The series was sold to the papers as 'a humorous look at suburban life' and in the first couple of years the focus was as much on Hi's work and his commuting as on the family life. In the late fifties, this began to change. More and more gags were based on the home situation. For a while, there were a couple of gags about the garbage men to break the monotony, but in the early sixties even they disappeared to be replaced by gags about the neighbours. For me, the series lost all it's appeal when the baby started talking to a sunbeam.

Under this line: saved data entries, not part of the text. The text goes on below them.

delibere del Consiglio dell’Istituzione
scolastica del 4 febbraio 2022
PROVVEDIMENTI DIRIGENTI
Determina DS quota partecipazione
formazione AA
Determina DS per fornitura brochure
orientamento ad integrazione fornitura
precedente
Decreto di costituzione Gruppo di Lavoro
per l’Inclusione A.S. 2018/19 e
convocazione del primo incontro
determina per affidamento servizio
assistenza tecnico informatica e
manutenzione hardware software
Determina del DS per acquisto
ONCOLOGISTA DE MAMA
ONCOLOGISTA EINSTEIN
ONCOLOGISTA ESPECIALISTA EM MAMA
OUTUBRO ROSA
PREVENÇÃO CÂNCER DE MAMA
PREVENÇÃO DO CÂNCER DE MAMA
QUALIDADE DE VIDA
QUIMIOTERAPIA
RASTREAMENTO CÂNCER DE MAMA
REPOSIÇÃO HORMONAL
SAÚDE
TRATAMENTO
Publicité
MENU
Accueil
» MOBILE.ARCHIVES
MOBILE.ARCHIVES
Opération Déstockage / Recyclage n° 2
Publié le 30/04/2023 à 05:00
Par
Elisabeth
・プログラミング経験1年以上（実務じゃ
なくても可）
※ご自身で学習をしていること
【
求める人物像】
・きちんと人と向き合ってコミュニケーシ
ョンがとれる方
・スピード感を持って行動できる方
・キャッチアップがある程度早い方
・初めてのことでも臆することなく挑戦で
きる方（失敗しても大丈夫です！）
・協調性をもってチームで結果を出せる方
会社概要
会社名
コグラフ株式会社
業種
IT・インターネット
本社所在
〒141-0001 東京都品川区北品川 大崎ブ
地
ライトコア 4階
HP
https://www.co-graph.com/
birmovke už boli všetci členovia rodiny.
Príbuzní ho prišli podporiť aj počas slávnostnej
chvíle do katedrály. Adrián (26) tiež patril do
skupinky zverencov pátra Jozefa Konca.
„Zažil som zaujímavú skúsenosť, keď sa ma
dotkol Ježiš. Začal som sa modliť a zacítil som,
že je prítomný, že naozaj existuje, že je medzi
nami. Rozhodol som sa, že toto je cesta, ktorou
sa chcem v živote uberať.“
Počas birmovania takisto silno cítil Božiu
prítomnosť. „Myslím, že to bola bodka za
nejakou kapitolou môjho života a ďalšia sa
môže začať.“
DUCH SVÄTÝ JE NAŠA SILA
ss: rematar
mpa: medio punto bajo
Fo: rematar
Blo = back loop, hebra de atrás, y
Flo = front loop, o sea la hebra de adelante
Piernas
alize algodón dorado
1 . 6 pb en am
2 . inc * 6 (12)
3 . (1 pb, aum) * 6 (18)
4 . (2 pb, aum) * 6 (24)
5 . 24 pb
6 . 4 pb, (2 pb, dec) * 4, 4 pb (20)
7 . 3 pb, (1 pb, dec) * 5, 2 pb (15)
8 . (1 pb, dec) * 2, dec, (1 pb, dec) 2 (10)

Another thing making the strip exciting in the early years, was Dik Browne tendency to showcase his many styles in the sunday. Many gags were written for him to show off his skill with color and lines. Many of these special pages have been reprinted in the excellent The Best of Hi & Lois, available from Amazon and if I remember well, directly from the Walker estate. They did Best of books about Hi & Lois, Beetle Bailey and Hagar, which I can all recommend.
In the Sundays shown here, you can see the focus n Hi's work situation in the first two gags. The boss character with the light bulb head was a recurring one. In the first gag, Browne also shows his cartooning skills in the way he draws the nerveousnous of the characters. The 1960 tabloid examples are alreay more laid back, but they also show the humor and skill of this trip in it's early years. It may seem a bit tame to our taste, but it was very modern in it's time. It actually looks and reads to me like a comic strip version of The Dick van Dyke Show, with modern gags about a modern couple five years before Carl Reiner got to do it on television. All the other family strips were still doing a variation on I Love Lucy or the dumb husband stuff from Blondie.
Hi and Lois are even shown to be sleeping in the same bed in 1958. When The Dick van Dyke Show did it, it was considered a breakthrough, but Browne and Walker beat him to it in a newspaper strip. And we all know how conservative they could be. It all starts with Dik Browne's drawing style, I think. He just oozes sophistication.